_Problem_
Give the entries again, exactly as written.

_Records_

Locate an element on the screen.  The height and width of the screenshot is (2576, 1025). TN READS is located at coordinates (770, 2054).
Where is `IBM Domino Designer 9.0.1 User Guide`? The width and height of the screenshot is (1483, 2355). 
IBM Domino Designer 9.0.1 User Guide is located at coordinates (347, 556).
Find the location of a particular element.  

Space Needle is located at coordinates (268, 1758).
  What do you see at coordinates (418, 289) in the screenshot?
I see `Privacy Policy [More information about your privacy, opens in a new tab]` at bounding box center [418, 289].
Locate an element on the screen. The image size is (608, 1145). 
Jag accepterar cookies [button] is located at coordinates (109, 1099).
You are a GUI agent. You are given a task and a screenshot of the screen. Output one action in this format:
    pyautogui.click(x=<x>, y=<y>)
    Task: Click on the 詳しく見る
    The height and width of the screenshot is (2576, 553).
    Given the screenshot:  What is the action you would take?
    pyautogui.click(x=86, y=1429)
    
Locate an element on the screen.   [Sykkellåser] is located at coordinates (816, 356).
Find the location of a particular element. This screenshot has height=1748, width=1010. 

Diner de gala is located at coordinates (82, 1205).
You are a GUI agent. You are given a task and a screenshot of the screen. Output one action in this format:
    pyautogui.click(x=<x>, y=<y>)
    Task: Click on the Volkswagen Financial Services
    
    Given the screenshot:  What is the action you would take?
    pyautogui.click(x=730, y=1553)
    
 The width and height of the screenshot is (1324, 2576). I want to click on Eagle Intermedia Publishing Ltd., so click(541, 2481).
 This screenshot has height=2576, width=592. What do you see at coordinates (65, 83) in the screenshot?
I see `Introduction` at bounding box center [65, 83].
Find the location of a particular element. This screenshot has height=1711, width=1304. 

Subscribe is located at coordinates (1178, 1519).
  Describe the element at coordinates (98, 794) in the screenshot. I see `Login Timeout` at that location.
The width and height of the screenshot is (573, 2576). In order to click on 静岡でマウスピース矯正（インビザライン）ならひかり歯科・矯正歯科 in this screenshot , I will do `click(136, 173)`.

_Answer for the task_
Locate an element on the screen.  The height and width of the screenshot is (2576, 1025). TN READS is located at coordinates (770, 2054).
Where is `IBM Domino Designer 9.0.1 User Guide`? The width and height of the screenshot is (1483, 2355). 
IBM Domino Designer 9.0.1 User Guide is located at coordinates (347, 556).
Find the location of a particular element.  

Space Needle is located at coordinates (268, 1758).
  What do you see at coordinates (418, 289) in the screenshot?
I see `Privacy Policy [More information about your privacy, opens in a new tab]` at bounding box center [418, 289].
Locate an element on the screen. The image size is (608, 1145). 
Jag accepterar cookies [button] is located at coordinates (109, 1099).
You are a GUI agent. You are given a task and a screenshot of the screen. Output one action in this format:
    pyautogui.click(x=<x>, y=<y>)
    Task: Click on the 詳しく見る
    The height and width of the screenshot is (2576, 553).
    Given the screenshot:  What is the action you would take?
    pyautogui.click(x=86, y=1429)
    
Locate an element on the screen.   [Sykkellåser] is located at coordinates (816, 356).
Find the location of a particular element. This screenshot has height=1748, width=1010. 

Diner de gala is located at coordinates (82, 1205).
You are a GUI agent. You are given a task and a screenshot of the screen. Output one action in this format:
    pyautogui.click(x=<x>, y=<y>)
    Task: Click on the Volkswagen Financial Services
    
    Given the screenshot:  What is the action you would take?
    pyautogui.click(x=730, y=1553)
    
 The width and height of the screenshot is (1324, 2576). I want to click on Eagle Intermedia Publishing Ltd., so click(541, 2481).
 This screenshot has height=2576, width=592. What do you see at coordinates (65, 83) in the screenshot?
I see `Introduction` at bounding box center [65, 83].
Find the location of a particular element. This screenshot has height=1711, width=1304. 

Subscribe is located at coordinates (1178, 1519).
  Describe the element at coordinates (98, 794) in the screenshot. I see `Login Timeout` at that location.
The width and height of the screenshot is (573, 2576). In order to click on 静岡でマウスピース矯正（インビザライン）ならひかり歯科・矯正歯科 in this screenshot , I will do `click(136, 173)`.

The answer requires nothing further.